A diferencia de la unión que habían experimentado sus labios aquella mañana, esta vez era un beso más lento y entrañable. Donde algunos veían un beso de despedida, ellos encontraban consuelo en el “hasta luego” que quedaba de sabor en sus paladares. Porque nadie conocía el lenguaje corporal de Vegetta como lo hacía Foolish, y nadie conocía el lenguaje corporal de Foolish como lo hacía Vegetta. Cada mínimo movimiento era atento y suave, y de manera inimaginable, también era intenso y pasional, pero no era lujuria, era algo mucho más propio, era admiración, era respeto, era cariño y era amor eterno. Tantos sentir que se desbordaba en un gesto tan pequeño pero tan esperado por sus corazones.
Ambos mentirían al decir que no fue doloroso alejarse, porque lo fue, y quedó grabado en mente y alma dejándolos arder ante el arrepentimiento de que este fuera su momentáneo final. Pero nada cambiaría para bien si las cosas siguen así, estar juntos ahora sería una felicidad efímera insostenible a largo plazo.

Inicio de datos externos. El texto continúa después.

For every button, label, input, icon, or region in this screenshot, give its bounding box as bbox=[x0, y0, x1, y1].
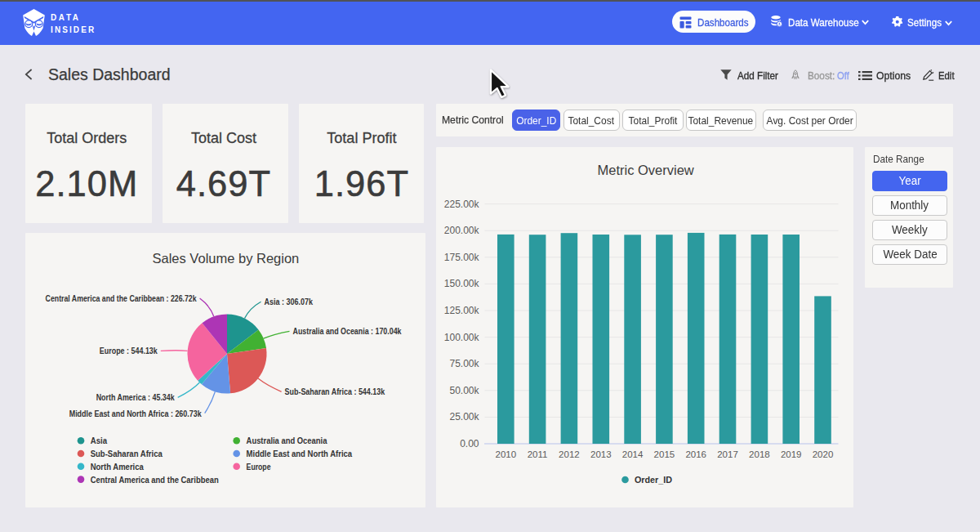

Con una última sonrisa cargada de paz, Vegetta le dijo adiós a su rey.
—Adiós, mi Fulich. Te prometo volver, no se cuando, pero volveré. Hoy gracias a ti sé que un corazón roto puede sanar, ¿No?—. Finalizó con cariño, dejando al contrario en la planta alta de la casa nuevamente, este por su parte solo pudo observar como la capa morada de su amado se desvanecía ondeando al ritmo del viento.
Por su propio bienestar, Foolish no quiso ver más que eso. Conociendo que seguir al chico de amatistas, solo iba a desencadenar quedar afligido una vez más, rogando por que no se fuera de su vida, lamentándose nuevamente que su “felices para siempre” no sucedió.

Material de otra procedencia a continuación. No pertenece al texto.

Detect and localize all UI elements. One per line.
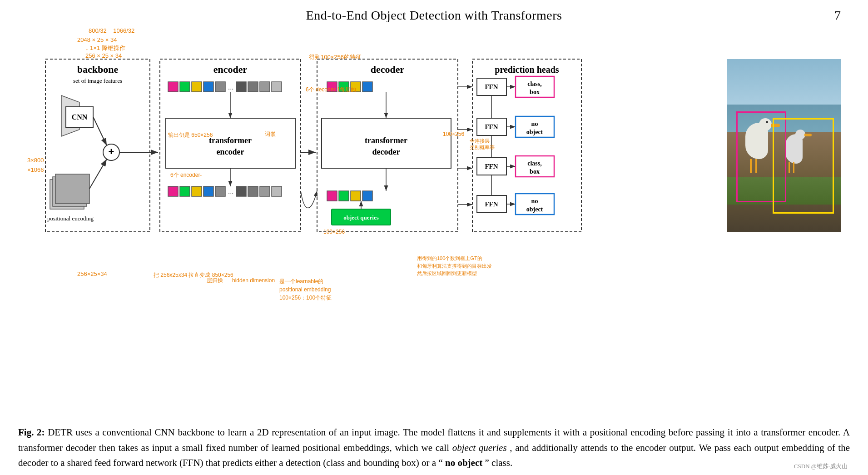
- svg-rect-39: [272, 186, 282, 196]
- page-title: End-to-End Object Detection with Transfo…: [306, 8, 562, 23]
- svg-rect-24: [248, 82, 258, 92]
- svg-rect-54: [351, 191, 361, 201]
- svg-rect-52: [327, 191, 337, 201]
- svg-rect-31: [180, 186, 190, 196]
- svg-text:class,: class,: [527, 80, 542, 87]
- annotation-100-features: 得到100×256的特征: [309, 54, 362, 61]
- svg-line-10: [89, 159, 107, 189]
- annotation-dimensions-top: 800/32 1066/32: [89, 27, 134, 35]
- svg-text:decoder: decoder: [372, 147, 400, 156]
- svg-rect-20: [203, 82, 213, 92]
- caption-italic: object queries: [452, 442, 507, 453]
- svg-text:FFN: FFN: [485, 200, 498, 208]
- svg-text:...: ...: [228, 83, 234, 91]
- svg-rect-85: [477, 195, 506, 213]
- svg-rect-6: [50, 180, 84, 209]
- svg-text:...: ...: [228, 187, 234, 195]
- svg-rect-25: [260, 82, 270, 92]
- svg-rect-76: [516, 116, 554, 137]
- annotation-quanlian: 全连接层类别概率等: [470, 138, 495, 151]
- svg-rect-49: [322, 118, 451, 168]
- svg-text:object queries: object queries: [343, 214, 379, 221]
- svg-rect-53: [339, 191, 349, 201]
- svg-text:prediction heads: prediction heads: [495, 65, 559, 75]
- svg-text:decoder: decoder: [371, 64, 405, 75]
- annotation-layernorm: 层归操 hidden dimension: [207, 277, 275, 285]
- annotation-size1: 2048 × 25 × 34: [77, 36, 117, 44]
- svg-rect-7: [53, 177, 87, 206]
- svg-text:encoder: encoder: [213, 64, 248, 75]
- svg-rect-32: [192, 186, 202, 196]
- svg-rect-82: [516, 156, 554, 177]
- svg-rect-34: [215, 186, 225, 196]
- svg-rect-23: [236, 82, 246, 92]
- svg-rect-15: [160, 59, 301, 232]
- page-header: End-to-End Object Detection with Transfo…: [0, 0, 868, 23]
- svg-text:FFN: FFN: [485, 163, 498, 170]
- svg-rect-30: [168, 186, 178, 196]
- svg-text:FFN: FFN: [485, 83, 498, 90]
- fig-label: Fig. 2:: [18, 427, 45, 438]
- svg-rect-43: [317, 59, 458, 232]
- svg-rect-17: [168, 82, 178, 92]
- svg-text:transformer: transformer: [209, 136, 252, 145]
- svg-rect-88: [516, 194, 554, 215]
- birds-photo: [727, 59, 841, 232]
- svg-text:object: object: [526, 206, 543, 213]
- svg-text:box: box: [530, 168, 540, 175]
- diagram-svg: backbone set of image features CNN + pos…: [18, 59, 590, 255]
- svg-rect-21: [215, 82, 225, 92]
- page-number: 7: [834, 8, 841, 23]
- svg-rect-38: [260, 186, 270, 196]
- svg-rect-19: [192, 82, 202, 92]
- caption-bold: no object: [445, 457, 482, 468]
- annotation-100x256: 100×256: [323, 229, 345, 236]
- annotation-size2: 256 × 25 × 34: [85, 52, 122, 60]
- svg-text:positional encoding: positional encoding: [47, 215, 94, 222]
- svg-rect-8: [55, 174, 89, 204]
- svg-marker-3: [61, 95, 79, 136]
- annotation-6-encoder: 6个 encoder-: [170, 172, 202, 179]
- annotation-256-bottom: 256×25×34: [77, 270, 107, 278]
- svg-rect-79: [477, 158, 506, 175]
- svg-text:class,: class,: [527, 160, 542, 167]
- svg-text:CNN: CNN: [72, 113, 88, 121]
- caption-area: Fig. 2: DETR uses a conventional CNN bac…: [18, 425, 850, 470]
- svg-rect-70: [516, 76, 554, 97]
- svg-text:encoder: encoder: [217, 147, 244, 156]
- annotation-3x800: 3×800×1066: [27, 156, 44, 175]
- caption-text3: ” class.: [485, 457, 513, 468]
- svg-rect-36: [236, 186, 246, 196]
- svg-text:box: box: [530, 89, 540, 95]
- svg-rect-4: [66, 107, 93, 127]
- svg-rect-26: [272, 82, 282, 92]
- svg-text:transformer: transformer: [365, 136, 407, 145]
- svg-text:object: object: [526, 129, 543, 135]
- svg-rect-55: [362, 191, 372, 201]
- annotation-learnable: 是一个learnable的positional embedding100×256…: [279, 277, 332, 302]
- svg-text:no: no: [531, 120, 538, 127]
- svg-line-9: [93, 117, 107, 145]
- svg-rect-48: [362, 82, 372, 92]
- svg-text:set of image features: set of image features: [73, 77, 122, 84]
- svg-text:FFN: FFN: [485, 123, 498, 130]
- annotation-decoder-100: 6个 decoder 1每层的: [306, 86, 356, 94]
- svg-rect-73: [477, 118, 506, 135]
- svg-rect-33: [203, 186, 213, 196]
- svg-rect-56: [332, 209, 391, 225]
- annotation-encoder-output: 输出仍是 650×256: [168, 132, 213, 139]
- annotation-1x1: ↓ 1×1 降维操作: [85, 45, 125, 52]
- svg-rect-67: [477, 78, 506, 95]
- annotation-hungarian: 用得到的100个数到框上GT的和匈牙利算法支撑得到的目标出发然后按区域回回到更新…: [417, 255, 492, 277]
- svg-rect-27: [166, 118, 295, 168]
- svg-rect-37: [248, 186, 258, 196]
- annotation-cianjian: 词嵌: [265, 131, 276, 138]
- watermark: CSDN @维苏·威火山: [794, 462, 848, 470]
- svg-point-11: [103, 144, 119, 160]
- svg-text:no: no: [531, 198, 538, 205]
- svg-rect-0: [45, 59, 150, 232]
- svg-text:backbone: backbone: [77, 64, 119, 75]
- svg-rect-18: [180, 82, 190, 92]
- annotation-100x256-pred: 100×256: [443, 131, 464, 138]
- svg-text:+: +: [109, 146, 114, 157]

Cuando el relinchar de los equinos se escuchó de nuevo y sus pezuñas golpeaban con fuerza la tierra solo para irse reduciendo el sonido de sus pisadas, el tótem supo que Vegetta ya había dejado el norte detrás, y con ello, le había dejado a él. Solo con tener eso presente en mente bastó para que una lágrima traicionera escapara por los ojos del híbrido. La limpio rápidamente mientras soltaba un suspiro que contenía toda la presión que llevaba acumulada en mente y cuerpo. La sensación de una presencia externa le hizo girarse de golpe a las escaleras del tercer piso, al bajar la mirada observó el gorro de brujo de cierta criatura verde mágica, al parecer el ojimorado no le había llevado con él.
—Oh, eres tú... What a day, right?… I just want to go to sleep and not think about anything else, you're probably calmer than me, huh?… [Vaya día, ¿Verdad?... Solo quiero irme a dormir y no pensar en nada más, probablemente estás más tranquilo que yo, ¿Huh?]—. Comento para su ahora ¿subordinado? con algo de gracia ante la situación. Lo único que tuvo de respuesta fue el croar del sapo, acompañado por un hechizo de ‘fuerza’. Una risa lastimera fue lo último que salió de los labios del híbrido de tiburón. —Ha… Gracias, Sapotter…—.